The automated detection of ER patterns from standard 12‐lead ECGs presented in this study shows promising results. Since the algorithm has a high sensitivity, it could be used as a prescreening tool for positive ER to identify ECGs for manual review, reducing effort by 90%.

Limitations

The algorithm detected 96.2% of the ER‐positive cases.

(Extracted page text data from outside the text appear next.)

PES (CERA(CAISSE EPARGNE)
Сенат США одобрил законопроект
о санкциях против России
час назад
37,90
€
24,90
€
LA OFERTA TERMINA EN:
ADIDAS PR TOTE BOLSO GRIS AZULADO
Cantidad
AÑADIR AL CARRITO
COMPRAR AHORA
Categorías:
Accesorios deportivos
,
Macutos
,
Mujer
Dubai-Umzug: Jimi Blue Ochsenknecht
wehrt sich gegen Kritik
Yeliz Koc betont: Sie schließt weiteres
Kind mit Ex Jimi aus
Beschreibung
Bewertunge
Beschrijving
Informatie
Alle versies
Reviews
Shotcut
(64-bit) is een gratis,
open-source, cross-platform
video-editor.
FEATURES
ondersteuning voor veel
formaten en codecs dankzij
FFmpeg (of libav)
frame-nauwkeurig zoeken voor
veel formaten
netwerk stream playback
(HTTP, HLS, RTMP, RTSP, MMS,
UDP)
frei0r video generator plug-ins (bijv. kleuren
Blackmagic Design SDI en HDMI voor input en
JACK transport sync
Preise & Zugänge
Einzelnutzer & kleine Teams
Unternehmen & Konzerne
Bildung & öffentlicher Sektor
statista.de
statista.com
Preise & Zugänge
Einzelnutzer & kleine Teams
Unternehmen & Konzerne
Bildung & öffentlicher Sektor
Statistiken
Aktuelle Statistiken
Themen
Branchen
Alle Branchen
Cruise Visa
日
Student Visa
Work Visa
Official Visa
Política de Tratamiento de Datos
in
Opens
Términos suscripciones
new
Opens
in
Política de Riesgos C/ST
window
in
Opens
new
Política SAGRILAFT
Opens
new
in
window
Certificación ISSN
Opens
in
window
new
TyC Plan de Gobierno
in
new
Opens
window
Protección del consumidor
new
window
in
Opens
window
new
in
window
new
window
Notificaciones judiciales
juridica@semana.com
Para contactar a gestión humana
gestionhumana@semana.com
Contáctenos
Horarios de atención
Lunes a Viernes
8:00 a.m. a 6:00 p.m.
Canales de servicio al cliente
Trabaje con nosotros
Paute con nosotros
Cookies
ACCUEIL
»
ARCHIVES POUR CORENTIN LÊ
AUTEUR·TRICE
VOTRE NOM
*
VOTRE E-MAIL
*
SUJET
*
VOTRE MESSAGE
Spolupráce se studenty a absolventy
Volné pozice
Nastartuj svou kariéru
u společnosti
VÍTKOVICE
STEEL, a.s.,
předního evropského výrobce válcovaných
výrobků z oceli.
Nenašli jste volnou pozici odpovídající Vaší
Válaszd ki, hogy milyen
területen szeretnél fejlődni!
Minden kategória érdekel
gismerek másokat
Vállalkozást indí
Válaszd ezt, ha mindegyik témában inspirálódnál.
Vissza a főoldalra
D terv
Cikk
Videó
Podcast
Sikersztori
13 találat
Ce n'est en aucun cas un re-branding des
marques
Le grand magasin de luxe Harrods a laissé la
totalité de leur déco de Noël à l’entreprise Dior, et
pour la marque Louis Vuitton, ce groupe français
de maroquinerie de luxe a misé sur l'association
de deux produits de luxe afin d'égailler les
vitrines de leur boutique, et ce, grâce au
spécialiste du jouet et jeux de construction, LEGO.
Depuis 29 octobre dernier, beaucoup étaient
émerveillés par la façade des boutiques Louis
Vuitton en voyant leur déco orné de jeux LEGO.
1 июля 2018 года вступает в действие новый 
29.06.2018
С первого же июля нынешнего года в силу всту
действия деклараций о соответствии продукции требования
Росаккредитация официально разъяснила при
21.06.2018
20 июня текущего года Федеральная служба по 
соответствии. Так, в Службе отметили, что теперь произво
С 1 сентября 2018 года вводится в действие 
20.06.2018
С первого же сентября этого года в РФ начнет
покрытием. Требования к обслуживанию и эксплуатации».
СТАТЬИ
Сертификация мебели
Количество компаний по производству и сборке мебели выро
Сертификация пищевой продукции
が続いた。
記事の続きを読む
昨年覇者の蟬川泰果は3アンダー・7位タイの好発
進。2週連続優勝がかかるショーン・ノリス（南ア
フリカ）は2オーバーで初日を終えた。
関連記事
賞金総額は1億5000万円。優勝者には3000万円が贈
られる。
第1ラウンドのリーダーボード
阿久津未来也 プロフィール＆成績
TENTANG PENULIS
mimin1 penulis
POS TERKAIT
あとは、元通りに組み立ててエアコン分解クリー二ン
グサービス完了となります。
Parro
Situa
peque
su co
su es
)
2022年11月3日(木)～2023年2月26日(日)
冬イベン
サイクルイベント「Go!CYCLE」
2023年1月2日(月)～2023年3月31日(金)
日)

However, the detection of inferior ER was not as accurate as that of the lateral ER. This is a weakness, as inferior ER is the most significant ER pattern because it indicates the greatest risk for arrhythmic events.3, 4 Despite this shortcoming, only seven of the 183 ER‐positive cases were not detected by the algorithm. The difference in the sensitivity for the detection of ER between inferior and lateral leads (84.6% vs. 98.6%, respectively) might be related to different characteristics in the slurred morphology between the two territories.